Lauren Frayer Contributor

(Oct. 18) -- Jury selection began today in the trial of an illegal immigrant from El Salvador accused of murdering Chandra Levy, the Washington intern whose 2001 disappearance and revelations of her secret love affair with a married congressman became tabloid fodder and ultimately cost Rep. Gary Condit his job.

At one point the top suspect in the 24-year-old's disappearance, Condit infamously tried to hush details of their romance in a painful TV interview with Connie Chung. Voters ousted him in California's Democratic primary the following winter, and even though he's no longer suspected of involvement in Levy's death, he's expected to be called to testify.
Chandra Levy
Getty Images
Chandra Levy vanished April 30, 2001, after completing a federal internship in Washington, D.C. An illegal immigrant from El Salvador is charged with her murder.

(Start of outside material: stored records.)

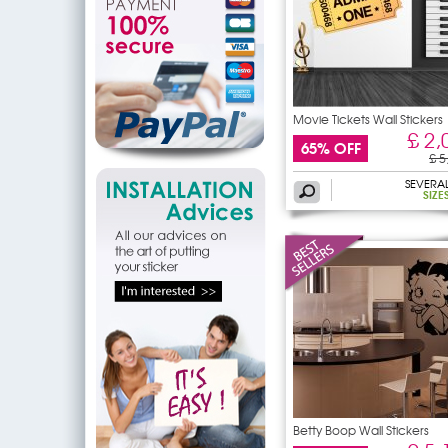
Movie Tickets Wall Stickers
£ 2,
65% OFF
£ 5
SEVERA
SIZE
Betty Boop Wall Stickers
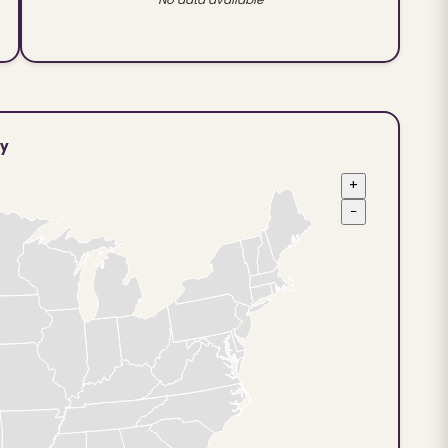
ty
+
−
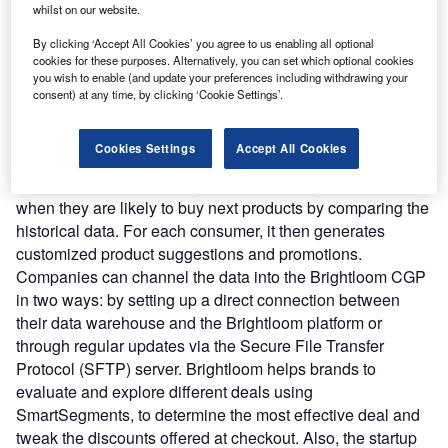
customer’s transactional data, marketing campaign data,
whilst on our website.
along with catalog or menu data to identify the spending
By clicking ‘Accept All Cookies’ you agree to us enabling all optional
pattern. It recognizes customer buying behavior based on
cookies for these purposes. Alternatively, you can set which optional cookies
how often they give a visit, products they buy and the
you wish to enable (and update your preferences including withdrawing your
amount they spend over a set period. The Customer
consent) at any time, by clicking ‘Cookie Settings’.
Growth Platform uses a machine-learning algorithm to
analyze the data and compare it with a similar customer to
Cookies Settings
Accept All Cookies
predict future behavior and maximize spend. It predicts the
amount customer is willing to spend during purchase and
when they are likely to buy next products by comparing the
historical data. For each consumer, it then generates
customized product suggestions and promotions.
Companies can channel the data into the Brightloom CGP
in two ways: by setting up a direct connection between
their data warehouse and the Brightloom platform or
through regular updates via the Secure File Transfer
Protocol (SFTP) server. Brightloom helps brands to
evaluate and explore different deals using
SmartSegments, to determine the most effective deal and
tweak the discounts offered at checkout. Also, the startup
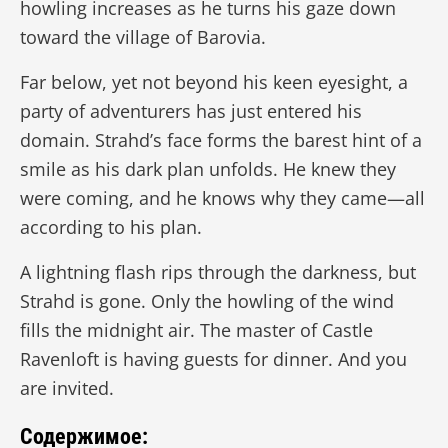
howling increases as he turns his gaze down
toward the village of Barovia.
Far below, yet not beyond his keen eyesight, a
party of adventurers has just entered his
domain. Strahd’s face forms the barest hint of a
smile as his dark plan unfolds. He knew they
were coming, and he knows why they came—all
according to his plan.
A lightning flash rips through the darkness, but
Strahd is gone. Only the howling of the wind
fills the midnight air. The master of Castle
Ravenloft is having guests for dinner. And you
are invited.
Содержимое:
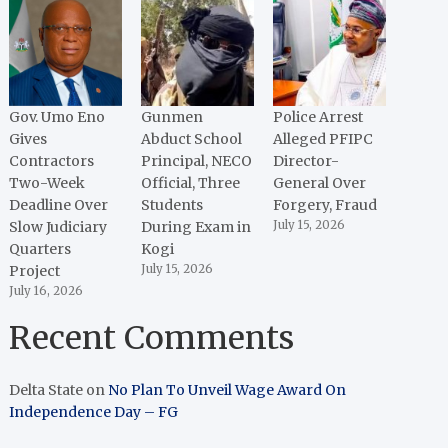
Gov. Umo Eno
Gunmen
Police Arrest
Gives
Abduct School
Alleged PFIPC
Contractors
Principal, NECO
Director-
Two-Week
Official, Three
General Over
Deadline Over
Students
Forgery, Fraud
Slow Judiciary
During Exam in
July 15, 2026
Quarters
Kogi
Project
July 15, 2026
July 16, 2026
Recent Comments
Delta State
on
No Plan To Unveil Wage Award On
Independence Day – FG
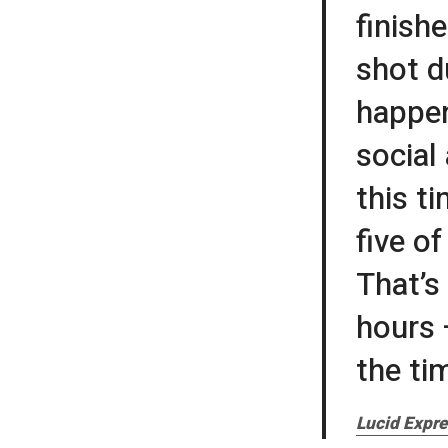
finish
shot d
happen
social
this t
five o
That’s
hours 
the ti
Lucid Expre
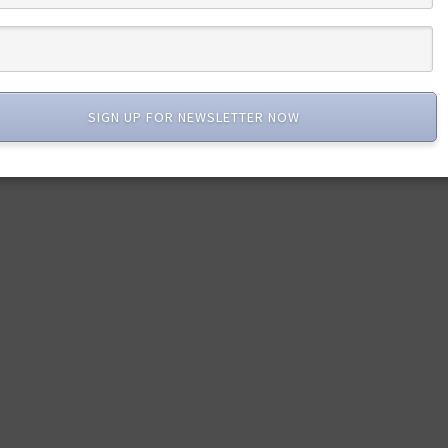
SIGN UP FOR NEWSLETTER NOW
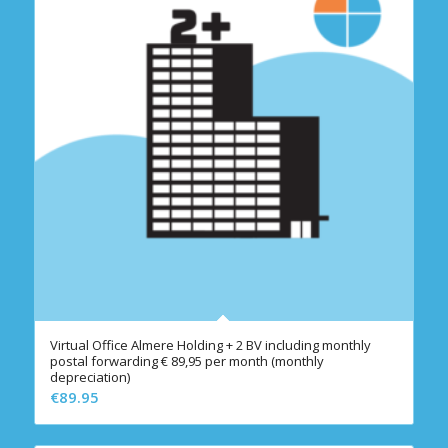
Virtual Office Almere Holding + 2 BV including monthly
postal forwarding € 89,95 per month (monthly
depreciation)
€
89.95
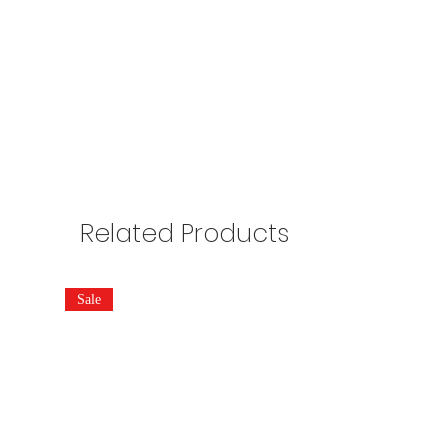
Related Products
Sale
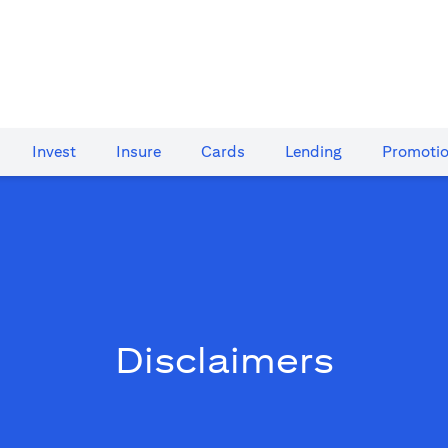
Invest
Insure
Cards​
Lending
Promoti
Disclaimers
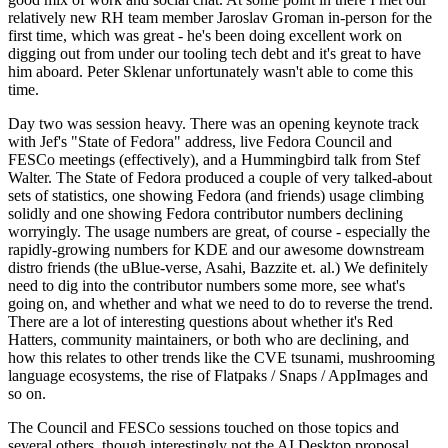
relatively new RH team member Jaroslav Groman in-person for the
first time, which was great - he's been doing excellent work on
digging out from under our tooling tech debt and it's great to have
him aboard. Peter Sklenar unfortunately wasn't able to come this
time.
Day two was session heavy. There was an opening keynote track
with Jef's "State of Fedora" address, live Fedora Council and
FESCo meetings (effectively), and a Hummingbird talk from Stef
Walter. The State of Fedora produced a couple of very talked-about
sets of statistics, one showing Fedora (and friends) usage climbing
solidly and one showing Fedora contributor numbers declining
worryingly. The usage numbers are great, of course - especially the
rapidly-growing numbers for KDE and our awesome downstream
distro friends (the uBlue-verse, Asahi, Bazzite et. al.) We definitely
need to dig into the contributor numbers some more, see what's
going on, and whether and what we need to do to reverse the trend.
There are a lot of interesting questions about whether it's Red
Hatters, community maintainers, or both who are declining, and
how this relates to other trends like the CVE tsunami, mushrooming
language ecosystems, the rise of Flatpaks / Snaps / AppImages and
so on.
The Council and FESCo sessions touched on those topics and
several others, though interestingly not the AI Desktop proposal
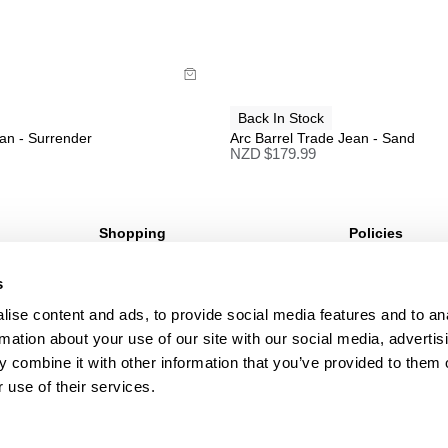
uy now with
Buy now with
Back In Stock
an - Surrender
Arc Barrel Trade Jean - Sand
NZD $
179.99
Shopping
Policies
Sign Up For 10%* Off
Terms & Conditio
s
Create Account
Privacy Policy
My Account
Corporate Social 
ise content and ads, to provide social media features and to an
My Orders
rmation about your use of our site with our social media, advertis
 combine it with other information that you’ve provided to them o
 use of their services.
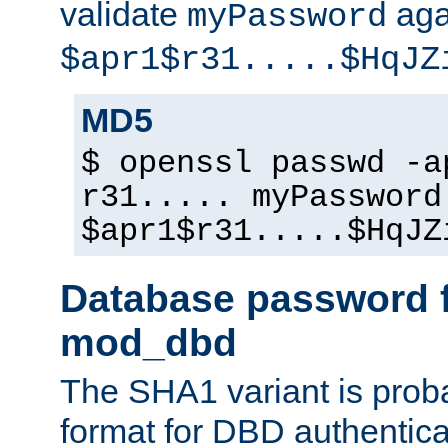
validate
aga
myPassword
$apr1$r31.....$HqJZ
MD5
$ openssl passwd -a
r31..... myPassword
$apr1$r31.....$HqJZ
Database password f
mod_dbd
The SHA1 variant is proba
format for DBD authentica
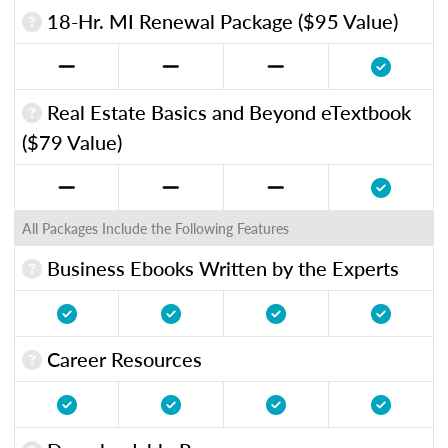
18-Hr. MI Renewal Package ($95 Value)
Real Estate Basics and Beyond eTextbook
($79 Value)
All Packages Include the Following Features
Business Ebooks Written by the Experts
Career Resources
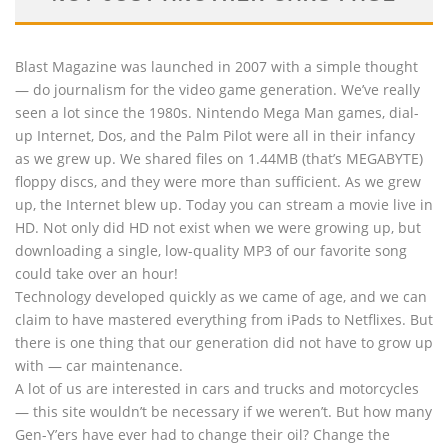
Blast Magazine was launched in 2007 with a simple thought
— do journalism for the video game generation. We’ve really
seen a lot since the 1980s. Nintendo Mega Man games, dial-
up Internet, Dos, and the Palm Pilot were all in their infancy
as we grew up. We shared files on 1.44MB (that’s MEGABYTE)
floppy discs, and they were more than sufficient. As we grew
up, the Internet blew up. Today you can stream a movie live in
HD. Not only did HD not exist when we were growing up, but
downloading a single, low-quality MP3 of our favorite song
could take over an hour!
Technology developed quickly as we came of age, and we can
claim to have mastered everything from iPads to Netflixes. But
there is one thing that our generation did not have to grow up
with — car maintenance.
A lot of us are interested in cars and trucks and motorcycles
— this site wouldn’t be necessary if we weren’t. But how many
Gen-Y’ers have ever had to change their oil? Change the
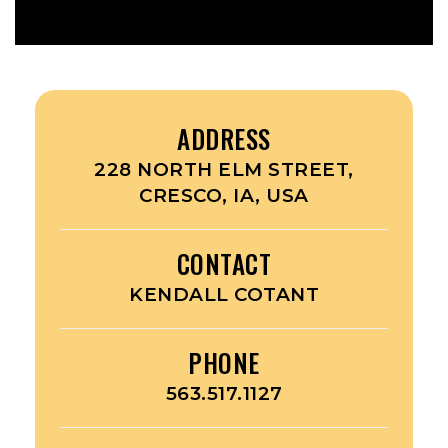
ADDRESS
228 NORTH ELM STREET,
CRESCO, IA, USA
CONTACT
KENDALL COTANT
PHONE
563.517.1127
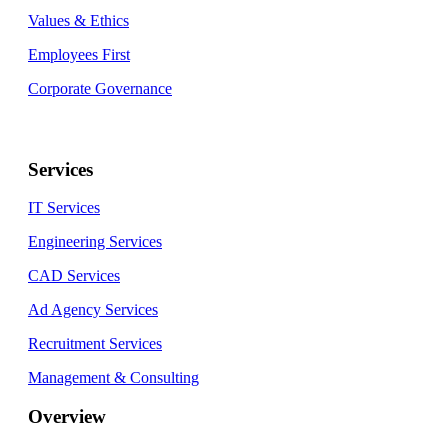
Values & Ethics
Employees First
Corporate Governance
Services
IT Services
Engineering Services
CAD Services
Ad Agency Services
Recruitment Services
Management & Consulting
Overview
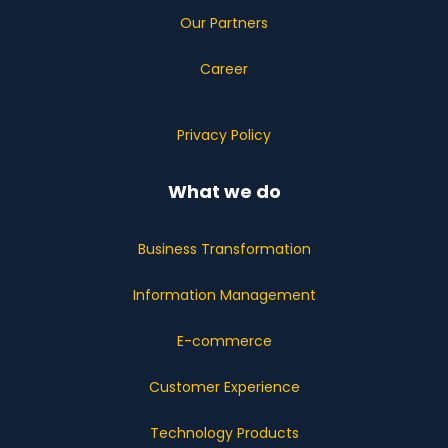
Our Partners
Career
Privacy Policy
What we do
Business Transformation
Information Management
E-commerce
Customer Experience
Technology Products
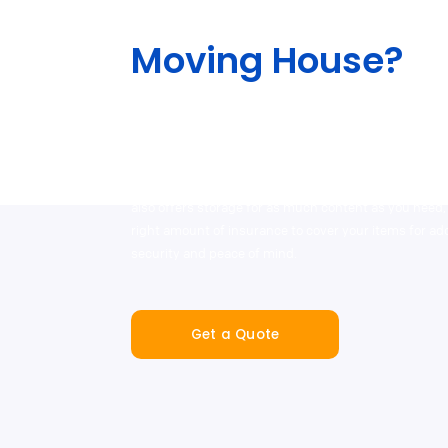
Moving House?
The team will help lessen the stress out of your move
different services, including our end-to-end service 
packing and moving supplies, as well as with our ou
professional removalist and man-and-van hire partn
also offers storage for as much content as you need,
right amount of insurance to cover your items for a
security and peace of mind.
Get a Quote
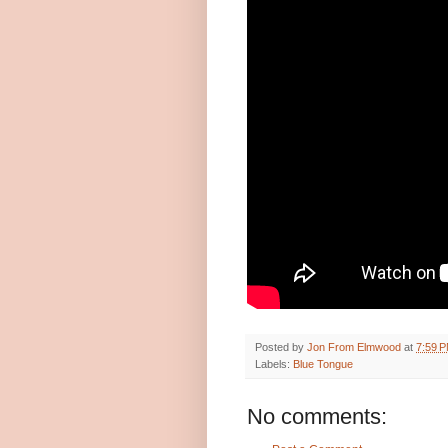
Posted by
Jon From Elmwood
at
7:59 
Labels:
Blue Tongue
No comments:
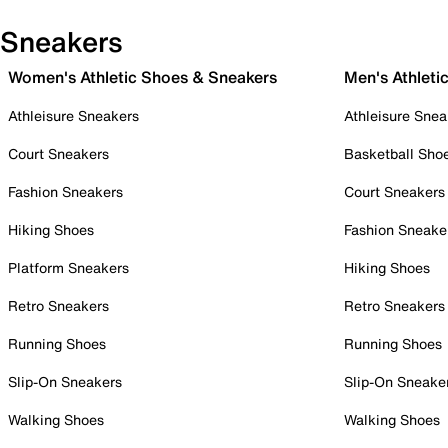
Sneakers
Women's Athletic Shoes & Sneakers
Men's Athleti
Athleisure Sneakers
Athleisure Snea
Court Sneakers
Basketball Sho
Fashion Sneakers
Court Sneakers
Hiking Shoes
Fashion Sneake
Platform Sneakers
Hiking Shoes
Retro Sneakers
Retro Sneakers
Running Shoes
Running Shoes
Slip-On Sneakers
Slip-On Sneake
Walking Shoes
Walking Shoes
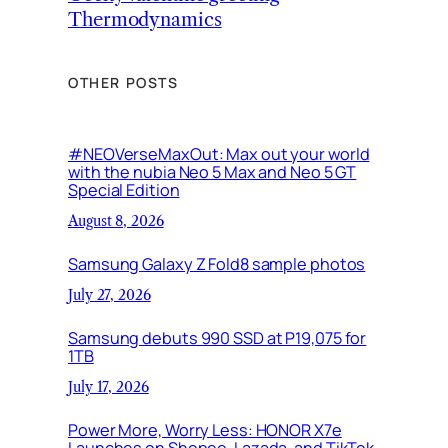
Thermodynamics
OTHER POSTS
#NEOVerseMaxOut: Max out your world
with the nubia Neo 5 Max and Neo 5 GT
Special Edition
August 8, 2026
Samsung Galaxy Z Fold8 sample photos
July 27, 2026
Samsung debuts 990 SSD at P19,075 for
1TB
July 17, 2026
Power More, Worry Less: HONOR X7e
Launches on Shopee, Lazada, and TikTok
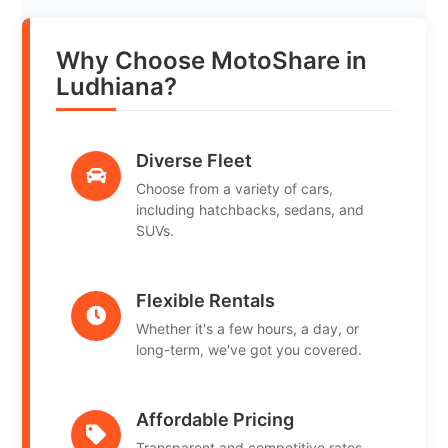
Why Choose MotoShare in
Ludhiana?
Diverse Fleet
Choose from a variety of cars,
including hatchbacks, sedans, and
SUVs.
Flexible Rentals
Whether it's a few hours, a day, or
long-term, we've got you covered.
Affordable Pricing
Transparent and competitive rates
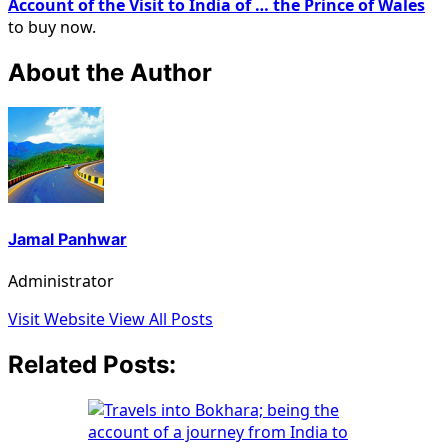
Account of the Visit to India of … the Prince of Wales
to buy now.
About the Author
Jamal Panhwar
Administrator
Visit Website
View All Posts
Related Posts:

Opening statements in the trial could come as early as Thursday.

Lurid details of Levy's life and disappearance -- as well as accusations of a botched D.C. police investigation -- transfixed Washington and the nation in the heady summer before Sept. 11, 2001. As security concerns descended on the capital, Levy's case went unsolved for years.

Parts of her body were found in Washington's Rock Creek Park, where she liked to go jogging, in May 2002 -- more than a year after she vanished. In 2009, Ingmar Guandique, a 29-year-old Salvadoran immigrant linked to a notorious Latino gang in D.C., was charged with her murder.

Prosecutors say Guandique killed Levy on May 1, 2001, after trying to sexually assault her on a jogging trail in the park. But there are no witnesses and no DNA evidence, and the prosecution is relying mostly on statements the suspect allegedly made to other gang members and prison inmates, bragging about the killing.

"The stories themselves are fantastical," Assistant U.S. Attorney Amanda Haines said at a pretrial hearing, according to The Modesto Bee, Levy's hometown newspaper. But "they all have the same core. He attacked Ms. Levy in the woods. He took her off the path. He raped her. He killed her."

Guandique is already serving a 10-year sentence for assaulting two other women at knifepoint in Rock Creek Park, around the same time as Levy vanished. He has pleaded not guilty to charges of first-degree murder, kidnapping and sexual assault in Levy's death. His lawyers are expected to try to find fault with detectives' investigation methods.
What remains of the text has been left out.